The Detroit media’s constant and consistent reporting on the scandals, crimes, lawsuits and other controversies involving Detroit’s former mayor, which ranged from award-winning to enlightening to, for some, annoying, began in earnest in 2005, when the Mayor denied, then admitted, the City, just beginning its financial free fall, leased a Lincoln Navigator for his wife. The now-convicted racketeer, who blamed the media for all of his problems, has kept himself in the news consistently for the better part of a decade.
Now that he’s headed to prison for potentially 20 years or more, Kilpatrick will be less of a story. But then again, almost everything in and around Detroit (save the Great Recession and its impact on the community and auto industry) has been less of a story since 2005. How will that impact news reporting, which has downsized and been changed forever by technology and the economy while staying on this one story consistently throughout?

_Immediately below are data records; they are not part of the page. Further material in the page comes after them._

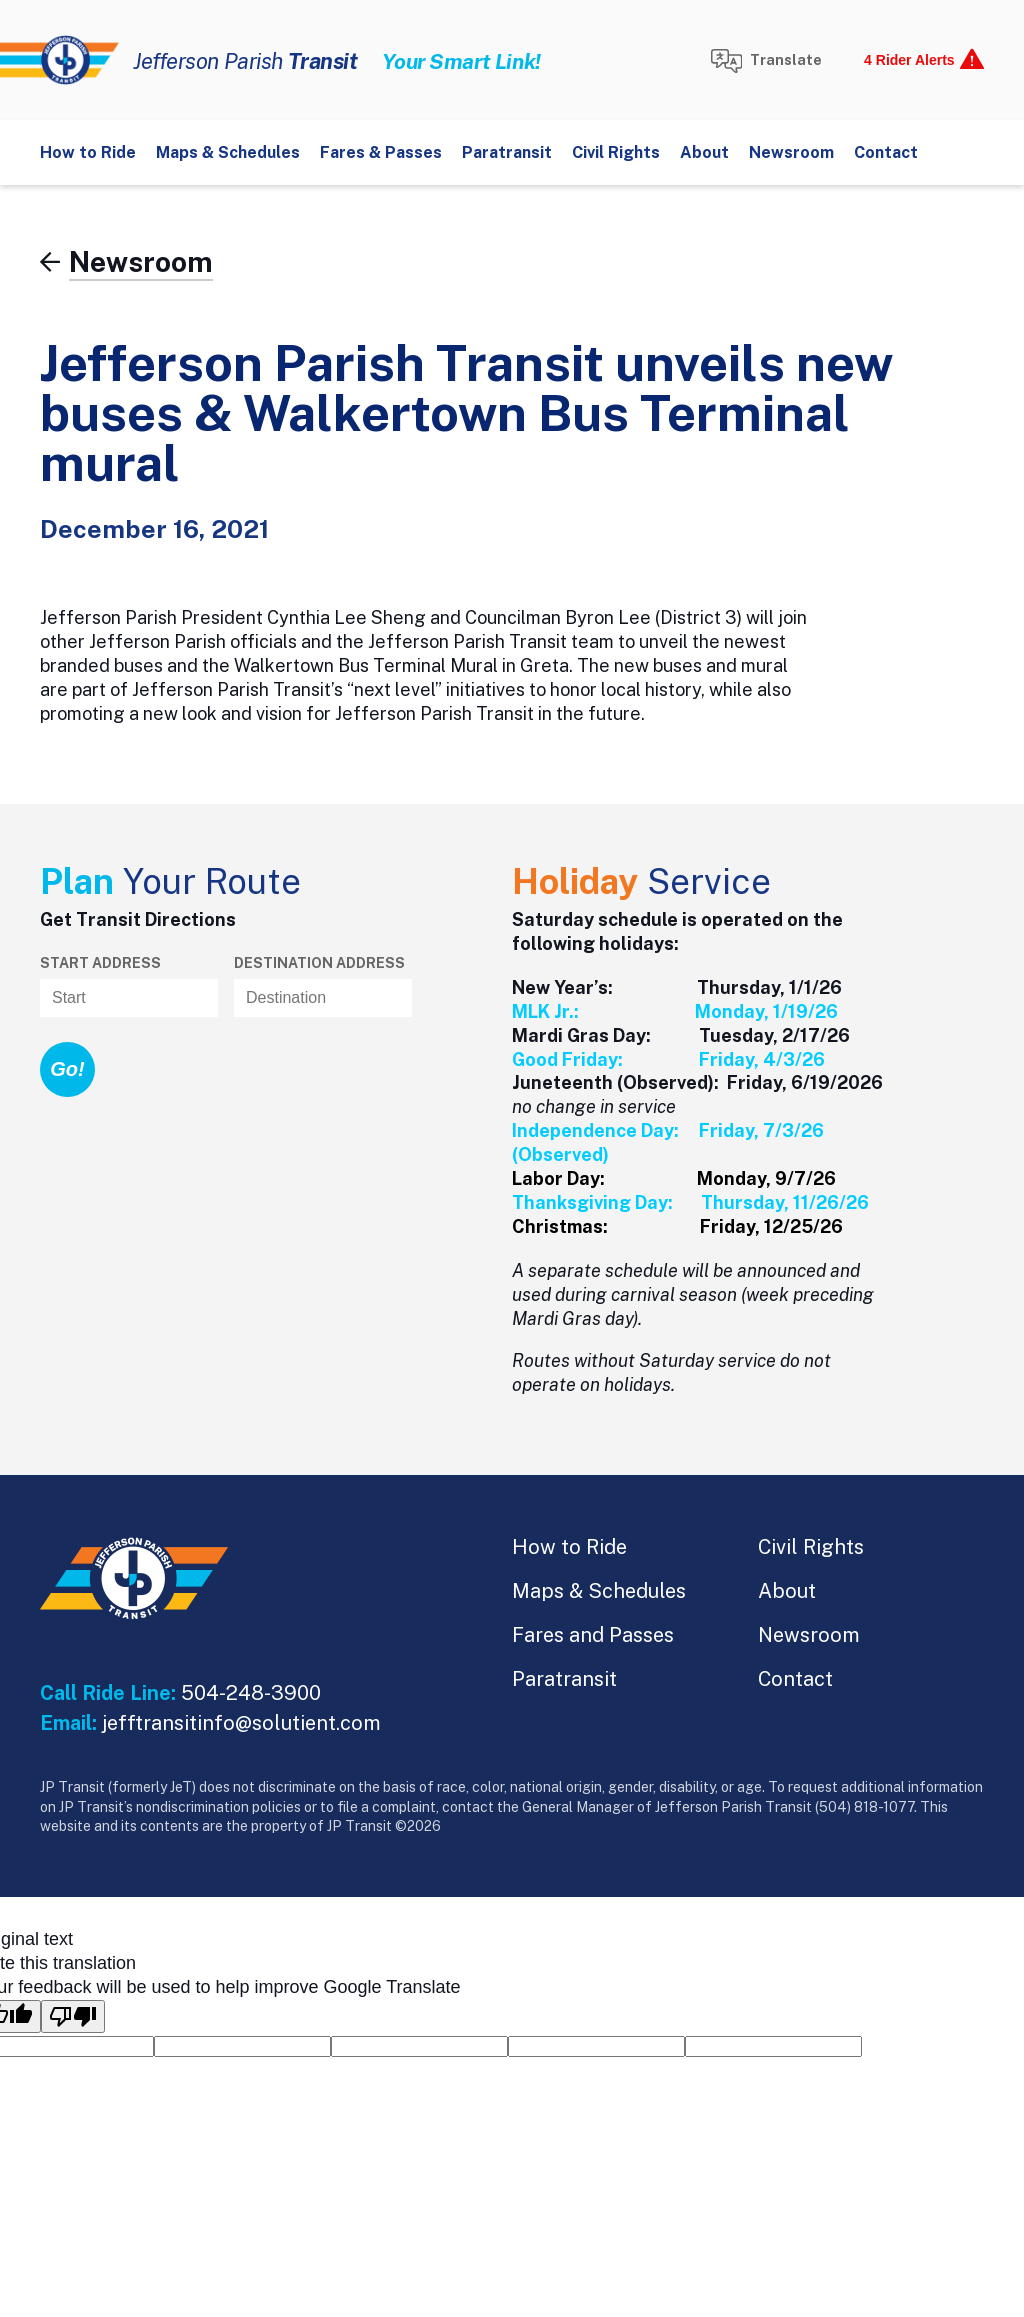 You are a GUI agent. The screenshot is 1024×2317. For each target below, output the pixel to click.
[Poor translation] (73, 2016)
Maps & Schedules (228, 152)
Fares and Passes (593, 1635)
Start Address (100, 963)
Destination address (319, 963)
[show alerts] (918, 60)
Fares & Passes (381, 152)
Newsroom (791, 152)
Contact (886, 152)
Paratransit (507, 152)
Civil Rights (616, 152)
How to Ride (88, 152)
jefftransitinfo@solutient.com (241, 1723)
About (704, 152) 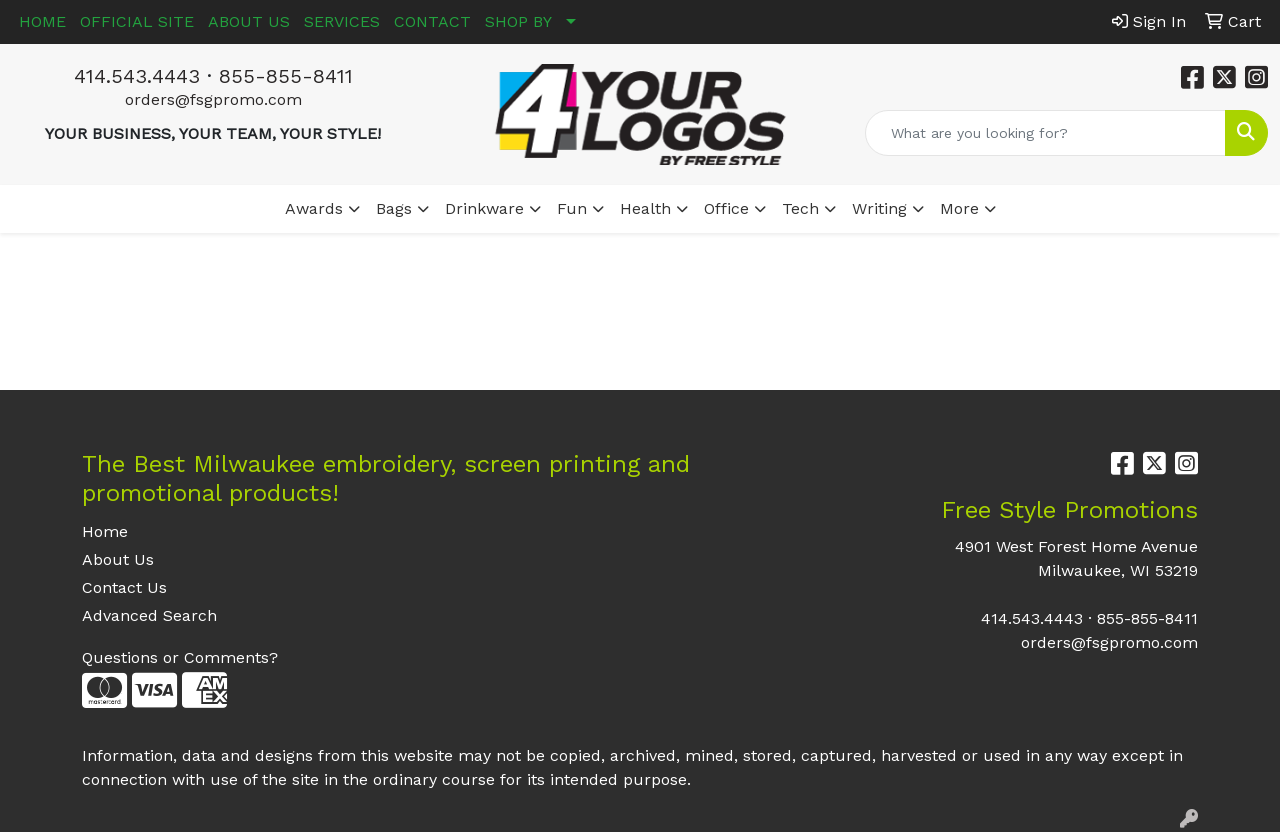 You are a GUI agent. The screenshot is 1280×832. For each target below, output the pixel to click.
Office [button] (726, 208)
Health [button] (645, 208)
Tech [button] (800, 208)
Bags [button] (394, 208)
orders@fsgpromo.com (213, 99)
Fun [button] (572, 208)
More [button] (959, 208)
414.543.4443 (137, 76)
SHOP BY (518, 21)
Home (105, 531)
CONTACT (432, 21)
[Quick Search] (1045, 133)
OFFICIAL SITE (137, 21)
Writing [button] (879, 208)
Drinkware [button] (484, 208)
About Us (118, 559)
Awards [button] (314, 208)
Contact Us (124, 587)
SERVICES (342, 21)
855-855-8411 (286, 76)
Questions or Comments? (180, 657)
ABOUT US (249, 21)
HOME (42, 21)
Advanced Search (149, 615) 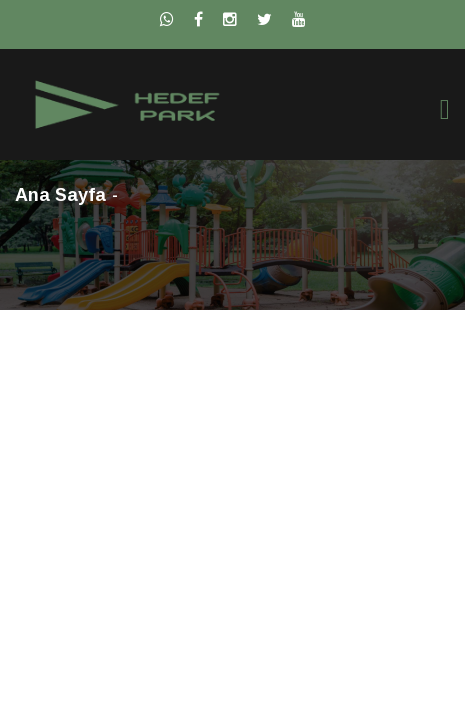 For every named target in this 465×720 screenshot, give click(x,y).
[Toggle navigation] (445, 109)
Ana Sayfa (60, 195) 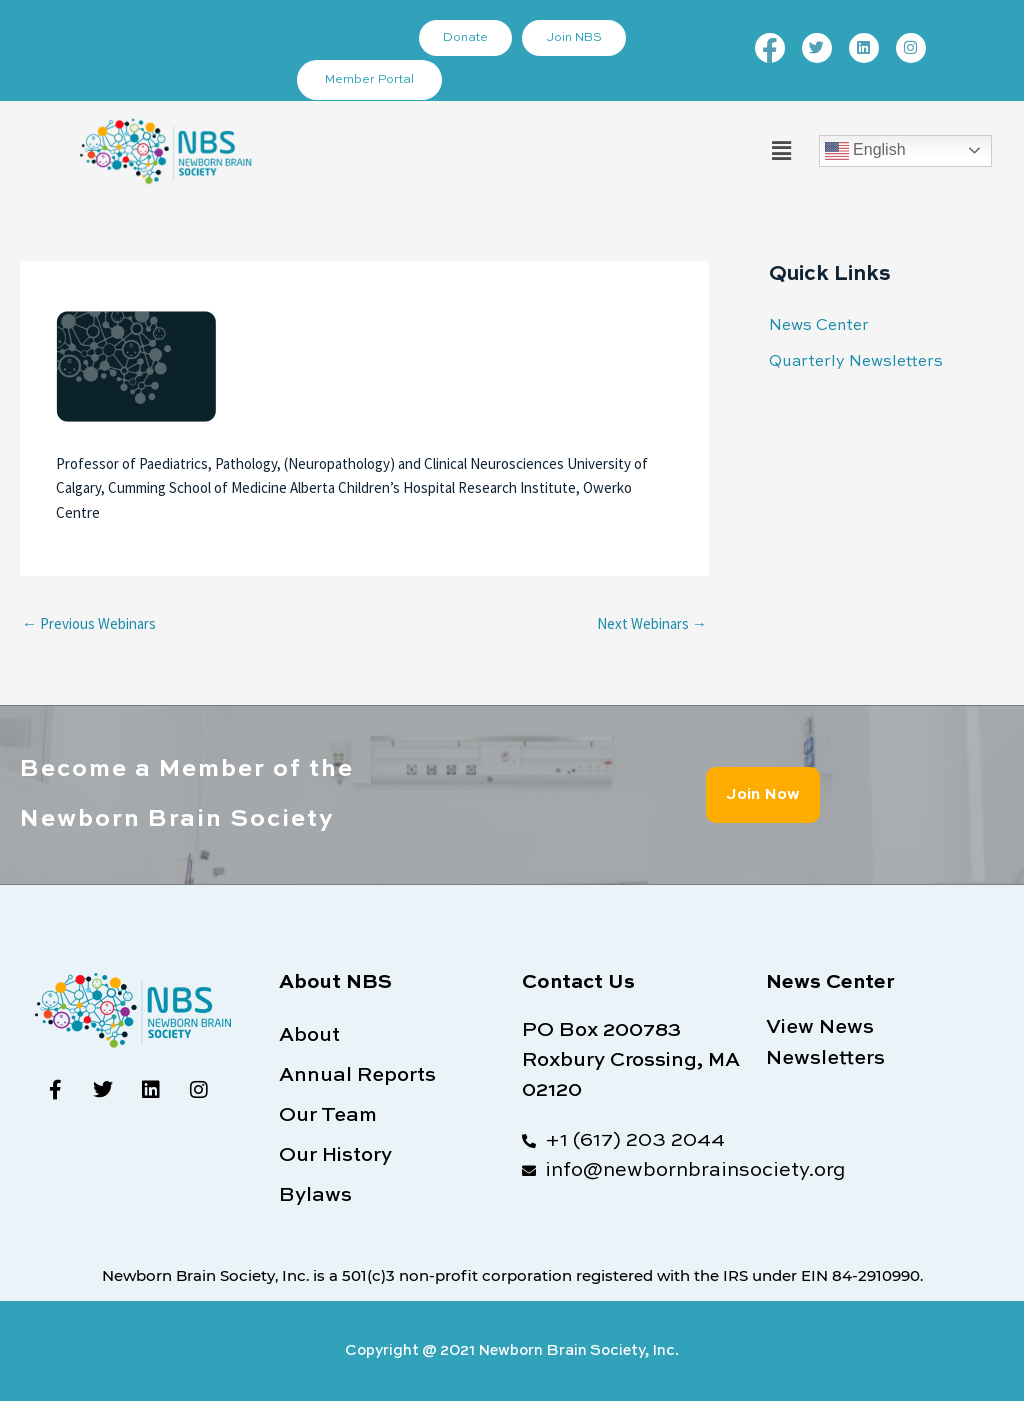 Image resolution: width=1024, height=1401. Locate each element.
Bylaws (315, 1196)
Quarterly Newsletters (850, 360)
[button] (781, 150)
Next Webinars (652, 623)
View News (820, 1028)
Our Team (328, 1116)
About (309, 1036)
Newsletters (825, 1058)
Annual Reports (357, 1076)
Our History (335, 1156)
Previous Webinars (89, 623)
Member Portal (371, 80)
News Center (816, 325)
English (865, 151) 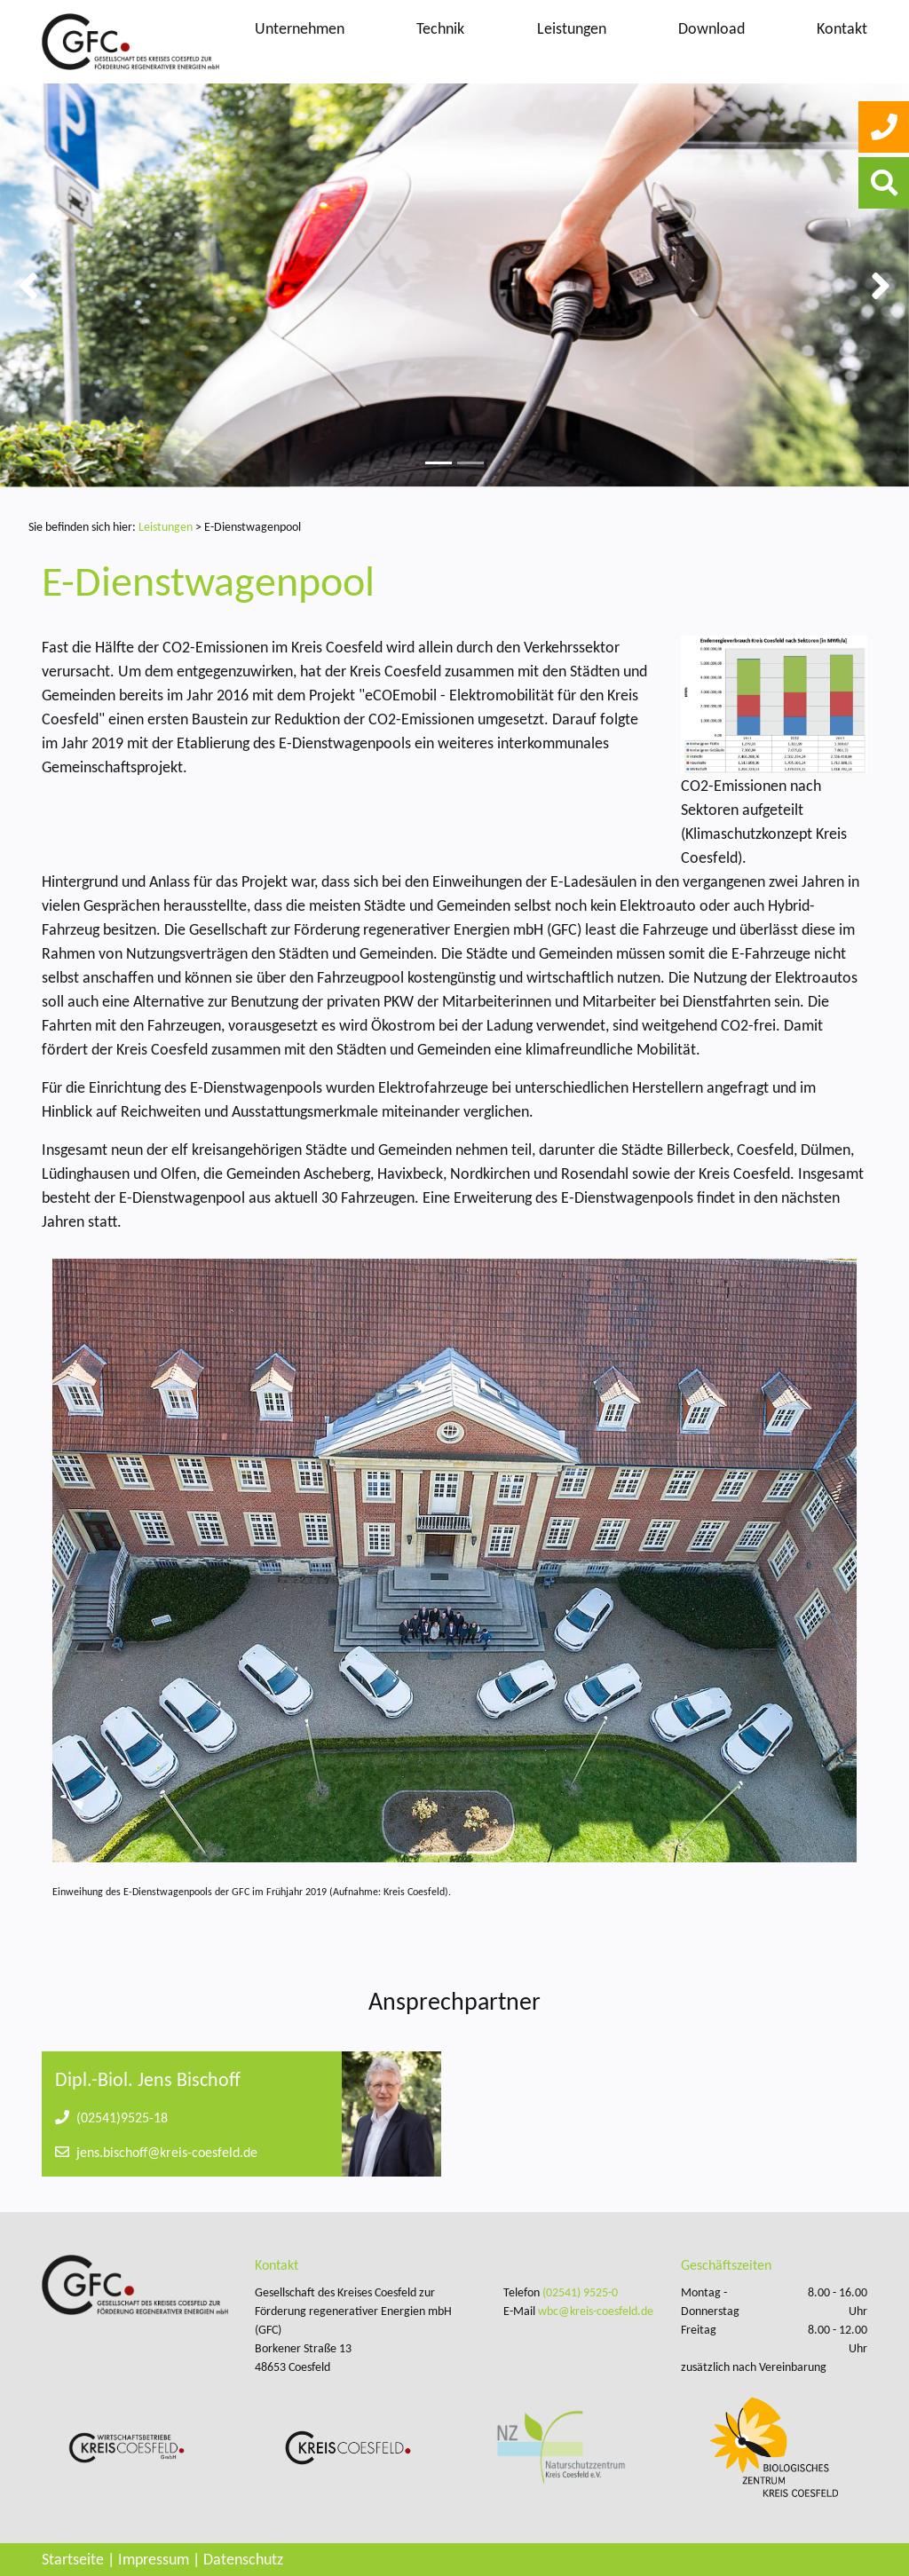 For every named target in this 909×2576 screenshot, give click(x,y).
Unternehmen (299, 28)
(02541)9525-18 (111, 2117)
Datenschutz (243, 2559)
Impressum (153, 2559)
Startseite (73, 2559)
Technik (440, 28)
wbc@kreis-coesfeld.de (595, 2311)
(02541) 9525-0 (580, 2292)
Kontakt (842, 28)
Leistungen (571, 28)
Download (711, 28)
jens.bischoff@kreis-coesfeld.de (156, 2152)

The relatively significant Detroit media resources devoted to covering the life and hard times of Kwame Kilpatrick can now largely be redeployed. But, after so long, how will that happen? Will they focus on the new challenges in City government, with a state-appointed emergency manager taking over finances? Will they cover the court cases without Kilpatrick listed as a defendant, that have been largely ignored in recent years? Or will the journalists be given a chance to enterprise and find stories, like they did with those that ended up in indictments and convictions?
Maybe some of the resources can be devoted to covering stories that haven’t received much attention since the “good old days” circa 2005. Those are the stories that reporters just don’t have time to do anymore. Sometimes, they don’t even have time to answer an email saying they don’t have time to do them anymore.
A few times, when we have told our clients that there’s no longer as much room for what used to be their news, they say “The media’s probably busy covering Kwame.” Now they’re not anymore. At least not as much. So what will the news around here look like now? Hopefully, in some way, it will look more like it did before the Navigator and all that followed.